Словом, явление, которое я называю "феноменом Высоцкого", прогрессирует. Вымысел уже неотделим от реальности; легенда обрела плоть, и хотя очевидцев более чем достаточно, все они лишь укрепляют легенду. Одним это выгодно, другие не хотят оставаться в явном меньшинстве, возражая общему мнению. К тому же – "о покойном либо хорошее, либо ничего". И все-таки мне кажется, что настала пора отдать "кесарю кесарево".
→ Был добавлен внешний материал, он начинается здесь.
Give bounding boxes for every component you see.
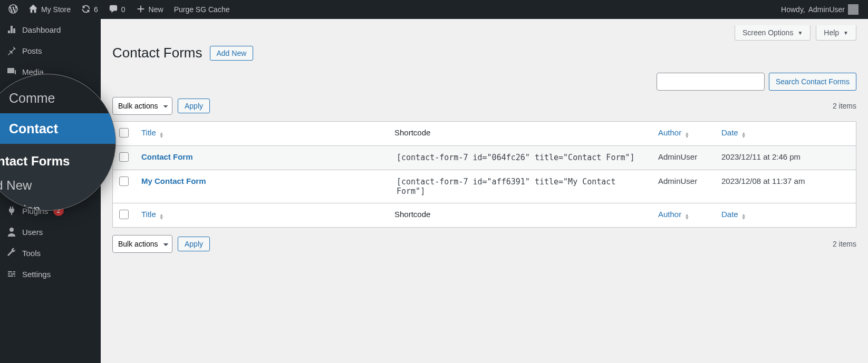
search-button[interactable]: Search Contact Forms	[769, 73, 856, 91]
wrench-icon	[6, 248, 17, 258]
zoom-contact-label: Contact	[9, 121, 58, 136]
search-input[interactable]	[657, 73, 765, 91]
table-row: Contact Form [contact-form-7 id="064fc26…	[113, 146, 856, 170]
updates-link[interactable]: 6	[76, 0, 103, 19]
screen-options-tab[interactable]: Screen Options ▼	[735, 25, 811, 41]
apply-label: Apply	[185, 240, 203, 248]
col-shortcode: Shortcode	[388, 203, 652, 228]
sort-icon: ▲▼	[741, 132, 746, 138]
add-new-button[interactable]: Add New	[210, 46, 254, 61]
row-shortcode[interactable]: [contact-form-7 id="064fc26" title="Cont…	[394, 152, 637, 163]
items-count-bottom: 2 items	[833, 240, 856, 248]
row-date: 2023/12/11 at 2:46 pm	[715, 146, 856, 170]
forms-table: Title▲▼ Shortcode Author▲▼ Date▲▼ Contac…	[112, 121, 856, 228]
home-icon	[28, 4, 38, 15]
sidebar-item-label: Users	[22, 228, 43, 237]
row-title-link[interactable]: My Contact Form	[141, 176, 206, 185]
chevron-down-icon: ▼	[797, 30, 803, 36]
mail-icon	[0, 121, 2, 136]
search-button-label: Search Contact Forms	[776, 77, 850, 86]
zoom-sub-contact-forms: Contact Forms	[0, 149, 115, 173]
col-author[interactable]: Author▲▼	[652, 203, 715, 228]
col-label: Author	[658, 128, 681, 137]
apply-label: Apply	[185, 102, 203, 110]
sort-icon: ▲▼	[159, 213, 164, 220]
row-author: AdminUser	[652, 170, 715, 203]
add-new-label: Add New	[217, 49, 247, 57]
col-shortcode: Shortcode	[388, 122, 652, 146]
sidebar-item-settings[interactable]: Settings	[0, 263, 101, 284]
sidebar-item-users[interactable]: Users	[0, 221, 101, 242]
comments-link[interactable]: 0	[103, 0, 131, 19]
apply-button-top[interactable]: Apply	[178, 99, 210, 113]
col-label: Title	[141, 128, 156, 137]
sidebar-item-label: Tools	[22, 249, 41, 258]
content-area: Screen Options ▼ Help ▼ Contact Forms Ad…	[101, 19, 868, 363]
zoom-sub-label: Add New	[0, 178, 32, 192]
col-label: Date	[721, 210, 738, 219]
new-label: New	[149, 5, 163, 14]
col-label: Title	[141, 210, 156, 219]
chevron-down-icon: ▼	[843, 30, 848, 36]
purge-cache-link[interactable]: Purge SG Cache	[169, 0, 235, 19]
zoom-sub-label: Contact Forms	[0, 154, 70, 168]
sidebar-item-label: Posts	[22, 46, 42, 55]
row-date: 2023/12/08 at 11:37 am	[715, 170, 856, 203]
col-label: Shortcode	[394, 128, 430, 137]
zoom-comments-label: Comme	[9, 91, 55, 106]
sidebar-item-label: Dashboard	[22, 25, 61, 34]
page-title: Contact Forms	[112, 45, 202, 61]
col-date[interactable]: Date▲▼	[715, 122, 856, 146]
row-title-link[interactable]: Contact Form	[141, 152, 193, 161]
apply-button-bottom[interactable]: Apply	[178, 237, 210, 251]
new-content-link[interactable]: New	[131, 0, 169, 19]
my-account-link[interactable]: Howdy, AdminUser	[776, 0, 864, 19]
sort-icon: ▲▼	[684, 132, 689, 138]
comments-count: 0	[121, 5, 126, 14]
col-author[interactable]: Author▲▼	[652, 122, 715, 146]
col-label: Shortcode	[394, 210, 430, 219]
col-label: Author	[658, 210, 681, 219]
sidebar-item-dashboard[interactable]: Dashboard	[0, 19, 101, 40]
plugin-icon	[6, 205, 17, 216]
items-count-top: 2 items	[833, 102, 856, 110]
site-name-link[interactable]: My Store	[23, 0, 76, 19]
col-title[interactable]: Title▲▼	[135, 203, 388, 228]
sort-icon: ▲▼	[684, 213, 689, 220]
media-icon	[6, 66, 17, 77]
dashboard-icon	[6, 24, 17, 35]
row-shortcode[interactable]: [contact-form-7 id="aff6391" title="My C…	[394, 176, 645, 197]
updates-count: 6	[94, 5, 98, 14]
table-row: My Contact Form [contact-form-7 id="aff6…	[113, 170, 856, 203]
refresh-icon	[81, 4, 91, 15]
comment-icon	[0, 90, 2, 106]
purge-label: Purge SG Cache	[174, 5, 230, 14]
avatar	[848, 4, 859, 15]
row-checkbox[interactable]	[119, 176, 129, 186]
row-author: AdminUser	[652, 146, 715, 170]
wp-logo[interactable]	[3, 0, 23, 19]
pin-icon	[6, 45, 17, 56]
screen-options-label: Screen Options	[742, 28, 794, 37]
row-checkbox[interactable]	[119, 152, 129, 162]
col-label: Date	[721, 128, 738, 137]
bulk-actions-top[interactable]: Bulk actions	[112, 97, 172, 115]
wordpress-icon	[8, 4, 18, 15]
site-name: My Store	[41, 5, 71, 14]
sidebar-item-label: Settings	[22, 270, 51, 279]
select-all-bottom[interactable]	[119, 210, 129, 219]
help-label: Help	[824, 28, 839, 37]
sidebar-item-posts[interactable]: Posts	[0, 40, 101, 61]
col-title[interactable]: Title▲▼	[135, 122, 388, 146]
user-icon	[6, 227, 17, 237]
select-all-top[interactable]	[119, 128, 129, 138]
col-date[interactable]: Date▲▼	[715, 203, 856, 228]
bulk-actions-bottom[interactable]: Bulk actions	[112, 235, 172, 253]
help-tab[interactable]: Help ▼	[816, 25, 856, 41]
sliders-icon	[6, 269, 17, 279]
plus-icon	[136, 4, 146, 15]
sidebar-item-tools[interactable]: Tools	[0, 242, 101, 263]
comment-icon	[109, 4, 118, 15]
sort-icon: ▲▼	[741, 213, 746, 220]
howdy-user: AdminUser	[808, 5, 845, 14]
В 1974 году в "Литературной России", где я тогда работал, мне удалось опубликовать интервью с Высоцким. До сих пор я горжусь им: это был первый в советской прессе позитивный материал о "барде с Таганки". "Пробить" публикацию стоило мне немалых усилий. Началось, помню, с "планерки". "Это как же понимать? – обрушился на меня с высоты своего авторитета заместитель главного редактора Николай Васильевич Банников, энциклопедист и эстет, страстный поклонник русской поэзии 20-х годов, составитель сборников Ахматовой, влюбленный в ее стихи. – Наша пресса против Высоцкого не раз выступала, а вы его тащите. Песни-то у него с душком...Этак вы нам скоро интервью с Галичем принесете". И Банников с победной ухмылкой оглядел присутствующих.

Я разозлился. "Мы ведь не Галича сейчас обсуждаем, – ответил я. – Что же касается "душка", то если он даже и есть в каких-то песнях Высоцкого, нельзя же из-за отдельных стихов перечеркивать все творчество поэта. Вы вот, Николай Васильевич, сборники стихов Ахматовой составляете. А Ахматова, между прочим, – автор "Реквиема", который у нас до сих пор под запретом. Так что же – теперь и все прочие ее стихи не печатать?"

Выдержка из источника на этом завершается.